Farmers Reduce Borrowing; Income Uncertain

May 26, 1999

Farmers should reduce their borrowing this year by $1.3 billion, says USDA. Low prices and significant weather and disease problems in some regions have farmers and lenders concerned about farmers' ability to repay existing loans and qualify for new production loans.

Net cash farm income has been strong in recent years, say USDA economists, and this year should be above the 1990-98 average. But last year saw increasing variability in farm-sector economic performance by region and commodity, leading to more cautious borrowing this year.

This year, net cash income should decline by 6% and net farm income by 7%. In 1998, incomes were lower for many farmers, especially corn, wheat, soybeans and hog producers, as continued high production levels for many farm commodities were more than offset by substantial price declines. "This year promises to be financially challenging for these farmers," USDA says.

Broiler, cattle, vegetable, fruit, nursery and greenhouse subsectors were profitable last year and have a "strong outlook" for this year, but subsectors with losses will outweigh those with gains. Favorable trends in the general economy point to continued stable interest rates. Farm equity will increase by $16.9 billion mostly from higher farm land prices.

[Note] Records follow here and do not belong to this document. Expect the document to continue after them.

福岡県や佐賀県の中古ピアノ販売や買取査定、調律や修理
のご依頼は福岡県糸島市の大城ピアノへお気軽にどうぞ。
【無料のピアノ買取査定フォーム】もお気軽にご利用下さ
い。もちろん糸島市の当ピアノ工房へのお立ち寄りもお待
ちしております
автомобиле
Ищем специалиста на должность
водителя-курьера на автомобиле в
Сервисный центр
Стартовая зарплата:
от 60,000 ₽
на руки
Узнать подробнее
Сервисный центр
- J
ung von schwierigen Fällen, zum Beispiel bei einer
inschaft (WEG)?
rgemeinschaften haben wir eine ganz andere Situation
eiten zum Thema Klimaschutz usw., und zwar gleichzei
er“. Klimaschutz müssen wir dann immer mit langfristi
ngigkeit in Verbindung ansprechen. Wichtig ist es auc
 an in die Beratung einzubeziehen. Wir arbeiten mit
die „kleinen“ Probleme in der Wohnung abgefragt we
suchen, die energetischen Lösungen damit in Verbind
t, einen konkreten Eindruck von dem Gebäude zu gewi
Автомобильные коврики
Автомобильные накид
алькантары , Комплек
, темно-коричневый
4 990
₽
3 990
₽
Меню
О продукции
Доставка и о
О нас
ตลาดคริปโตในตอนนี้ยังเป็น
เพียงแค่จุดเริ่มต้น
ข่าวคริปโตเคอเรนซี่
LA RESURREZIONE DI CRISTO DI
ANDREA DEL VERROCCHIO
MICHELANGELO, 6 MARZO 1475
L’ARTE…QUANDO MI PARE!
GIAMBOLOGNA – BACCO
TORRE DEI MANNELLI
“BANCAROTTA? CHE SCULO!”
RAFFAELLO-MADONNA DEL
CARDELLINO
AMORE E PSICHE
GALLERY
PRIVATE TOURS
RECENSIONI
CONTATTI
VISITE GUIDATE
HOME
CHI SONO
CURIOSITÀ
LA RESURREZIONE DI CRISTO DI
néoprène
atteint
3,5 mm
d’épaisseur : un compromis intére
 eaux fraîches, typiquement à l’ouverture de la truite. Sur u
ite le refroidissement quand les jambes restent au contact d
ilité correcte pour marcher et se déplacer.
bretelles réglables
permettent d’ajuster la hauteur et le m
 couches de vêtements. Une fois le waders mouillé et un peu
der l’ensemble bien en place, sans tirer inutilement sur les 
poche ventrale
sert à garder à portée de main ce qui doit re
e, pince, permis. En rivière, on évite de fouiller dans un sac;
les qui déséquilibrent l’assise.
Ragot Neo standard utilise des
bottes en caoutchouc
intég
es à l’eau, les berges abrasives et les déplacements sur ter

"But neither higher equity nor stable or even lower interest rates may be sufficient to offset the effect of lower incomes," the report says. "Even if farmers lower their credit use in 1999, USDA's Economic Research Service is forecasting that lower income will cause farmers' use of debt repayment capacity -- the maximum debt that could be repaid from current income -- to rise to 57% in 1999, up from 55% in 1998 and 53% in 1997."

The report is published in the May issue of USDA's Agricultural Outlook.